Still, when the dust settles and the patient has been pronounced, getting a genuine thank you and tearful hug makes it worth it.

5

This post brought back so many memories of when I did inpatient hospice, LOL. It can definitely get chaotic. Thank you for doing such incredible work with not only patients but families as well. It takes a special kind of nurse to handle that.

Nurse Lyd ?

As a Hospice Nurse nearing my 15 year anniversary of Hospice Nursing on 9/4, I understand the emotional toll this job can bring. I too have worn a plethora of hats and positions in Hospice care.

I have lost both of my parents under Hospice care (dad in 2008 and mom in 2013)...their deaths made me refocus my life and I was strongly tempted to leave Hospice after each of their deaths. Somehow, with the strength that God gave me and the support of my Hospice team members, I have pulled through both times.

Before Hospice, I was an ICU nurse...doing Hail Mary’s to keep people alive. Before I went into nursing my life path was heading to be a high school history teacher. God put me onto the path of nursing… And with a personal family experience, God put me onto the path of hospice nurse. I believe God intended for me to be a hospice nurse, therefore I am going to stay on this course as long as the good Lord still fine to use for me in this field of nursing.

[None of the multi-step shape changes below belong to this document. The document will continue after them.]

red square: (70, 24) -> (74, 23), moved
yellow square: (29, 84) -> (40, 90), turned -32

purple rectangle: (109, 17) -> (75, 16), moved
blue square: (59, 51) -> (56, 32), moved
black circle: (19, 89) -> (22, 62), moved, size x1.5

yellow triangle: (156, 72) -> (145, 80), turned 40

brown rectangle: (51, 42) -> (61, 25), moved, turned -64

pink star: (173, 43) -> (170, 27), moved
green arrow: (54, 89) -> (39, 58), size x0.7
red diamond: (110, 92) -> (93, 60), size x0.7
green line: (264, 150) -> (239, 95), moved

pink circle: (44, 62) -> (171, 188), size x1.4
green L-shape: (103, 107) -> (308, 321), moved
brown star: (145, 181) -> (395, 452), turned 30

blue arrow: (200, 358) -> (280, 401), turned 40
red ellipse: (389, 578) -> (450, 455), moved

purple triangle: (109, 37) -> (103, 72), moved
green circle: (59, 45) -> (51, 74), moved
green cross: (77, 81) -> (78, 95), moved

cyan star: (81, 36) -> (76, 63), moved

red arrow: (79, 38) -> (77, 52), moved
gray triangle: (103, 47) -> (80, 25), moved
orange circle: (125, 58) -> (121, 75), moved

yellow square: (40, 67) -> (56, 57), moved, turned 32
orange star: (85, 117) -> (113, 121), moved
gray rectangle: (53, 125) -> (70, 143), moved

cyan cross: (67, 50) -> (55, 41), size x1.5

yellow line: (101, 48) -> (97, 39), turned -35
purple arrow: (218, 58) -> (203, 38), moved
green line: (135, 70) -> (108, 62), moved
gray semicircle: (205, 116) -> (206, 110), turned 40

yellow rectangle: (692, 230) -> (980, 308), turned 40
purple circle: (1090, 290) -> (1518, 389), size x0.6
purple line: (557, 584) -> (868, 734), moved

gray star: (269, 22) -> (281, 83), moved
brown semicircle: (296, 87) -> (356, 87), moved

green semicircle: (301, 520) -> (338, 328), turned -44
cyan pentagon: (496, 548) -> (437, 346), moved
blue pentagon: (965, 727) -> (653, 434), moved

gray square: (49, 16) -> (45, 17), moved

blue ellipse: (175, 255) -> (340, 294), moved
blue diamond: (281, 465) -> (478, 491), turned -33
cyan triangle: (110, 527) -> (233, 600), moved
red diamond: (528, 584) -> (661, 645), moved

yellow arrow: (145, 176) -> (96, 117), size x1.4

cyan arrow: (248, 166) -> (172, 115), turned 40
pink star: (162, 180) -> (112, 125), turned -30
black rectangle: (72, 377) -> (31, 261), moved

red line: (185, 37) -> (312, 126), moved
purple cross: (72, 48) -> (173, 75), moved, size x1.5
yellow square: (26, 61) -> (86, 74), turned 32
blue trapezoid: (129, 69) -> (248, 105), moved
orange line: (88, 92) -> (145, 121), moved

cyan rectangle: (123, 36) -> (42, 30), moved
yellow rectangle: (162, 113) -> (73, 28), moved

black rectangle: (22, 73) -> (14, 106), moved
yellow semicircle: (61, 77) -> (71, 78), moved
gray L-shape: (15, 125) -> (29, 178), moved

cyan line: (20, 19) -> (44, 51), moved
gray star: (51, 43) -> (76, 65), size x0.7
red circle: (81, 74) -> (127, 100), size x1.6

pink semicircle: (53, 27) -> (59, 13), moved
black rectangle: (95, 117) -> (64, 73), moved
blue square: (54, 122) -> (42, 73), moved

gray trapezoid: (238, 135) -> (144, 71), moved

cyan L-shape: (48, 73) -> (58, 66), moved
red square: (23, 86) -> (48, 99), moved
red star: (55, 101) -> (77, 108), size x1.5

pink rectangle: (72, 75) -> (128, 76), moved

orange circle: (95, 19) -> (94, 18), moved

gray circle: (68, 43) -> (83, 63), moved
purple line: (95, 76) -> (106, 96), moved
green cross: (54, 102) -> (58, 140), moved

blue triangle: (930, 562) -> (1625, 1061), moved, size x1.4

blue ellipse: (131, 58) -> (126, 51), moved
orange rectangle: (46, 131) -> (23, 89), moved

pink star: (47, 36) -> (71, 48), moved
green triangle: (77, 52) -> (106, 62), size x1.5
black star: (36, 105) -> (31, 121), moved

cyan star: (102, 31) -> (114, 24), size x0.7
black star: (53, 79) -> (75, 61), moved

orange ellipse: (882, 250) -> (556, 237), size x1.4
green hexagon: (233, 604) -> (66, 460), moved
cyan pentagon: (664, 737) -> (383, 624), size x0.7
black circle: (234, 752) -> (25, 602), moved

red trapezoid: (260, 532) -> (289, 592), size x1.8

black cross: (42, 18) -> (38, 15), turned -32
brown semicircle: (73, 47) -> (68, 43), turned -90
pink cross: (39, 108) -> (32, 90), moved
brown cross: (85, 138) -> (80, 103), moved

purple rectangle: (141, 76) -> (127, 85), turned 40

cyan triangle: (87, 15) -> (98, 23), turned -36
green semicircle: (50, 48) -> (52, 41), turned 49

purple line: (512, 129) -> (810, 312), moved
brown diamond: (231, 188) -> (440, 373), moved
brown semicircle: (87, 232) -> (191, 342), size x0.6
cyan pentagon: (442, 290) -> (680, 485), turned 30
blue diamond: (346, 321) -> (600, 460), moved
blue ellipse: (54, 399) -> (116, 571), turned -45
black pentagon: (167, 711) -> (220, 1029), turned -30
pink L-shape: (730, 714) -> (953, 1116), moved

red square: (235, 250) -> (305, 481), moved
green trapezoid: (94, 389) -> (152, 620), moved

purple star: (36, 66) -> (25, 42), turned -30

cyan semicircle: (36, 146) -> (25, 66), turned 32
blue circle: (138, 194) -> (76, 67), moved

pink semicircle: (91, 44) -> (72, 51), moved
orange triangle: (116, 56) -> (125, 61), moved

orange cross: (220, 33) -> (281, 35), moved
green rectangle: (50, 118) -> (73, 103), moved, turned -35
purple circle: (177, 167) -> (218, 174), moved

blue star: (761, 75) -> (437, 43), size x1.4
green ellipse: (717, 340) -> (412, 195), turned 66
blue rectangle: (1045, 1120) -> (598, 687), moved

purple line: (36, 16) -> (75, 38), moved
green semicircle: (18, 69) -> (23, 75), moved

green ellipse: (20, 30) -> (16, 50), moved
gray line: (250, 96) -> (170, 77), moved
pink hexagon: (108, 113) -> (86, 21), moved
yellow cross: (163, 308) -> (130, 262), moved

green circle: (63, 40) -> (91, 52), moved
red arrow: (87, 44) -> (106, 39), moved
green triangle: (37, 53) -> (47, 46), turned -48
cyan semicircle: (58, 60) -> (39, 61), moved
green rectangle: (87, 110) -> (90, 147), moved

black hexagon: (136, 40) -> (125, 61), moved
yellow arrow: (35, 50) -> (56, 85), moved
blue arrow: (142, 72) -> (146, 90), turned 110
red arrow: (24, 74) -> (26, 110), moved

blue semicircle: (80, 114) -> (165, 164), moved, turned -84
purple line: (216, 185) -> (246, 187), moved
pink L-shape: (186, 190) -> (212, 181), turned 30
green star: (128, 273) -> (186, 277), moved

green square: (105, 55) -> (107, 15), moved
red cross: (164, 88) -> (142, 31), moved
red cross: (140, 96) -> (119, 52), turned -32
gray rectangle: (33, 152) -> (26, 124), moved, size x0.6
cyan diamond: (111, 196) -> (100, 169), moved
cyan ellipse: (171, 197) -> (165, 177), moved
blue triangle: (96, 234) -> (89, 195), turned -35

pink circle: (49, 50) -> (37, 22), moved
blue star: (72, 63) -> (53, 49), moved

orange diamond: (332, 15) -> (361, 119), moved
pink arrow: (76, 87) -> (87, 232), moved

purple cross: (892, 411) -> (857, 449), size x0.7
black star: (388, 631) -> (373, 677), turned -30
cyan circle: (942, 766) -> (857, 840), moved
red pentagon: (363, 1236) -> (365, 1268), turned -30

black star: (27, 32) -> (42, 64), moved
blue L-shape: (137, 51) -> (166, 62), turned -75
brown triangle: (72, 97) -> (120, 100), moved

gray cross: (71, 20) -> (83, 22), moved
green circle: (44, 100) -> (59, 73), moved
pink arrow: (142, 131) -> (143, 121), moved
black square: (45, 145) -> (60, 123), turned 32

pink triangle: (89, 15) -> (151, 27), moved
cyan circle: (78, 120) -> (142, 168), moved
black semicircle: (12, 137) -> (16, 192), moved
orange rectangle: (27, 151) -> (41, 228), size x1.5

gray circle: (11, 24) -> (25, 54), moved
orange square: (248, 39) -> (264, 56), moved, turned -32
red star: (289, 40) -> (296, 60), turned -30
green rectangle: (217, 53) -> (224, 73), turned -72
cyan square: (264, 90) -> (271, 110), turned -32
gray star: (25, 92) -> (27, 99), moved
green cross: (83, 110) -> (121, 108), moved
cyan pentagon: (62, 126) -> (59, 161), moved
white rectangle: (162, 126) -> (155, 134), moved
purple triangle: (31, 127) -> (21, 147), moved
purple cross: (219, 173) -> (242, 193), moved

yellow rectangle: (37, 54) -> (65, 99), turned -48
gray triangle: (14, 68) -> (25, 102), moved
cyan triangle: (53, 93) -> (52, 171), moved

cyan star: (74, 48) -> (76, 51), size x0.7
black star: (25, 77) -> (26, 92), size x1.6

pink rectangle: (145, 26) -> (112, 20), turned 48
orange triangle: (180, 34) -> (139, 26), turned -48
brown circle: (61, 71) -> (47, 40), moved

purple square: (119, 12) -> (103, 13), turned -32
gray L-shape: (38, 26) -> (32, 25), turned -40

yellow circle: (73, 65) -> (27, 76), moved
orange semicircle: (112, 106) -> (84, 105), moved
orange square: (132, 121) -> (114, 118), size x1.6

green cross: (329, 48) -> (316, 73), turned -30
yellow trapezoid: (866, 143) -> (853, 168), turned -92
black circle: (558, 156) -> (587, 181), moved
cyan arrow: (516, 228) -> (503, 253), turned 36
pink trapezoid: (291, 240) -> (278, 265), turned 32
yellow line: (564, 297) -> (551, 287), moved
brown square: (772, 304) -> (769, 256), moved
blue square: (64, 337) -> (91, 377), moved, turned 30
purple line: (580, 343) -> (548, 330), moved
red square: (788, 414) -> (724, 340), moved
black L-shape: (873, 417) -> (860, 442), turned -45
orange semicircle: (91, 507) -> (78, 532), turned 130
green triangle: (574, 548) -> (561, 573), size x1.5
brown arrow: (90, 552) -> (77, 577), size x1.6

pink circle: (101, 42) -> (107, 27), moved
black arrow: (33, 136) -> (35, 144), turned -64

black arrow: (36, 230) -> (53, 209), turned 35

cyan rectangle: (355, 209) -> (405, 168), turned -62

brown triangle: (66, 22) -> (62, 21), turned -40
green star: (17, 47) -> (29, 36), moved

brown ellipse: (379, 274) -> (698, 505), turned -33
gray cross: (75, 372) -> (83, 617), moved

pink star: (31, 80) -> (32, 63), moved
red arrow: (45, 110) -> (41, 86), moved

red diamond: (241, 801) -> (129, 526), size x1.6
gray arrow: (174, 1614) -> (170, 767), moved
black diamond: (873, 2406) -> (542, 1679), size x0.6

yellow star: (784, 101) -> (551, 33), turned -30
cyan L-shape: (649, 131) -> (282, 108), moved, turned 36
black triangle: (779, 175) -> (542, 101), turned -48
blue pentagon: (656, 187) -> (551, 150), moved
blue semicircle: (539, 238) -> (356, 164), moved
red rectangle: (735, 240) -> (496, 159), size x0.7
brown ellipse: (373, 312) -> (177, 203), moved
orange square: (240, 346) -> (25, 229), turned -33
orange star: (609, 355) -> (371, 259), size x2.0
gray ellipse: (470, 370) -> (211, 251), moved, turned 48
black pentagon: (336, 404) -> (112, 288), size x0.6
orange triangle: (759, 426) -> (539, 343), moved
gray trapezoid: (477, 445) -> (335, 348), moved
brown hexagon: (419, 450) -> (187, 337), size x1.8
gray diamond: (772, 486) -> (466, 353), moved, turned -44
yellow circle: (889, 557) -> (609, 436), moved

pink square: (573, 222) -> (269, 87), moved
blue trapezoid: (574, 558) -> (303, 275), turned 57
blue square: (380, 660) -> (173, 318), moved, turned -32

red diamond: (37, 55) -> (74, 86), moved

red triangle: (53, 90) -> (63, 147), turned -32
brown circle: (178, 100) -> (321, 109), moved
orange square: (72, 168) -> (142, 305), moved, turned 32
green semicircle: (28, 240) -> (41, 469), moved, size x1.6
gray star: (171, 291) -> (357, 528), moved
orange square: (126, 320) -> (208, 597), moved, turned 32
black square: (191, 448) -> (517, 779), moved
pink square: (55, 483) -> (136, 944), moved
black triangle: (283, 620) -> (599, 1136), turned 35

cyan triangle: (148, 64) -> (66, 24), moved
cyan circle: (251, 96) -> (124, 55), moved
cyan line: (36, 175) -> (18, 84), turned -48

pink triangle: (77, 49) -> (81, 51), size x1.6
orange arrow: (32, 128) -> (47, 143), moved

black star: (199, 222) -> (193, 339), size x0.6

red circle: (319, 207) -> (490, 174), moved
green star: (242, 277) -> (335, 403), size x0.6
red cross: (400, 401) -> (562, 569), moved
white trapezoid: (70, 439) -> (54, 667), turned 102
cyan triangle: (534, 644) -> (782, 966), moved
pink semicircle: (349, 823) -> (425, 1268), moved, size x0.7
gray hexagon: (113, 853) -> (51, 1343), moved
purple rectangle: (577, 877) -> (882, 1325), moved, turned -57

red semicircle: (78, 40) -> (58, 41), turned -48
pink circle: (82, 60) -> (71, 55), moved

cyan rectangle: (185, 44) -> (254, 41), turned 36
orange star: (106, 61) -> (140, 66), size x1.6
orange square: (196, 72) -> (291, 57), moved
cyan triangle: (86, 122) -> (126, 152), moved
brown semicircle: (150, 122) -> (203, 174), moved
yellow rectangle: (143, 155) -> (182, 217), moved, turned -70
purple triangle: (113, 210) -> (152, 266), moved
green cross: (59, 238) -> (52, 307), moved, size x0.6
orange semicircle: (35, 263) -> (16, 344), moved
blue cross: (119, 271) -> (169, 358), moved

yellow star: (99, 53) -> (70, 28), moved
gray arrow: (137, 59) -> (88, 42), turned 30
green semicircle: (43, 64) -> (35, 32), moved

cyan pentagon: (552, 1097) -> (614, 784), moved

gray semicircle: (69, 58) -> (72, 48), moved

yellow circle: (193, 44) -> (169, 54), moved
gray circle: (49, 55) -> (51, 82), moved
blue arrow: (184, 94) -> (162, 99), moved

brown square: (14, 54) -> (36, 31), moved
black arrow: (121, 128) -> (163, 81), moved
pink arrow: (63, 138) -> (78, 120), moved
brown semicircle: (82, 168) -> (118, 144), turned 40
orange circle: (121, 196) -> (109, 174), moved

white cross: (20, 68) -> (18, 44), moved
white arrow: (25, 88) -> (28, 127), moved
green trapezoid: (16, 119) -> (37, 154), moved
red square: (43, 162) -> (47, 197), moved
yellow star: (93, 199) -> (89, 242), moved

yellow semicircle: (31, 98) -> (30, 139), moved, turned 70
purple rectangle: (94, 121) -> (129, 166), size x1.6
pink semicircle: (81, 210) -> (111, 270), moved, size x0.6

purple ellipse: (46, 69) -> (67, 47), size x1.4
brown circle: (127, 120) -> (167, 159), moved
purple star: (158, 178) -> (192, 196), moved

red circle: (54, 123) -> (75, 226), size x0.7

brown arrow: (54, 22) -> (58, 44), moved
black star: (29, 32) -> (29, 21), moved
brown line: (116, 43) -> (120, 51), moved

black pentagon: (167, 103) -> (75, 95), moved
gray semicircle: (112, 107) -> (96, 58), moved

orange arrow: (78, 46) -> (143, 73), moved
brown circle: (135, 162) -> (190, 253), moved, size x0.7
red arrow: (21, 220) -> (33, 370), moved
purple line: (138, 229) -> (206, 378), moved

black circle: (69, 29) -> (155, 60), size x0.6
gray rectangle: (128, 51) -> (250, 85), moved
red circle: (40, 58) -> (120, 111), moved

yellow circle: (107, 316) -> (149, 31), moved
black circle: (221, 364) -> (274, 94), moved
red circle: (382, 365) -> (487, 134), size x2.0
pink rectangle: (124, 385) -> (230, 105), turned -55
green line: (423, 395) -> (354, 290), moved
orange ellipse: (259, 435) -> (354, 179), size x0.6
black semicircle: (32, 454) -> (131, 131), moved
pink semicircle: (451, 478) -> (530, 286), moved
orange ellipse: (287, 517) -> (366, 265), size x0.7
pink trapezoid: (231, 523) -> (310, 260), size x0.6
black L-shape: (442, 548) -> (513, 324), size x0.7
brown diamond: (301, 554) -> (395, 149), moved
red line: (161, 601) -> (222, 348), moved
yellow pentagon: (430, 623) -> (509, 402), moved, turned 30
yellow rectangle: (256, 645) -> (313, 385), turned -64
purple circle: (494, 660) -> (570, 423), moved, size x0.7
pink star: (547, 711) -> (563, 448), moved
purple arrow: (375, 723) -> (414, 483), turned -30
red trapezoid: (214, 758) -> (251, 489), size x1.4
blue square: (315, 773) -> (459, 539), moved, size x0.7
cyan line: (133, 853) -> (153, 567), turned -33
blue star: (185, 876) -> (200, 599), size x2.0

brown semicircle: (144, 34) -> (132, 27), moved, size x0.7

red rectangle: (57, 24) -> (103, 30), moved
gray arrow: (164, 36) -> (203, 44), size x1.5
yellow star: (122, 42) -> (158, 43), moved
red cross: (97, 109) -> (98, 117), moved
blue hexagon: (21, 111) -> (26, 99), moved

Specializes in Med/Surg;Geriatrics;Ortho;Family Med.

Such a beautifully written article. I have always felt that hospice nurses rarely get their just due of support. Death is a part of life and the care that they give is just as invaluable as any other part of nursing. Hats off to all hospice nurses!

Specializes in Med Surg, Geriatrics,Hospice/Home Care, Wound Care.

What a lovely piece! I worked for five years inpatient and one year home Hospice. It was my first love in Nursing and it remains one of my most rewarding experiences. You capture the complex feelings about what we do so very well!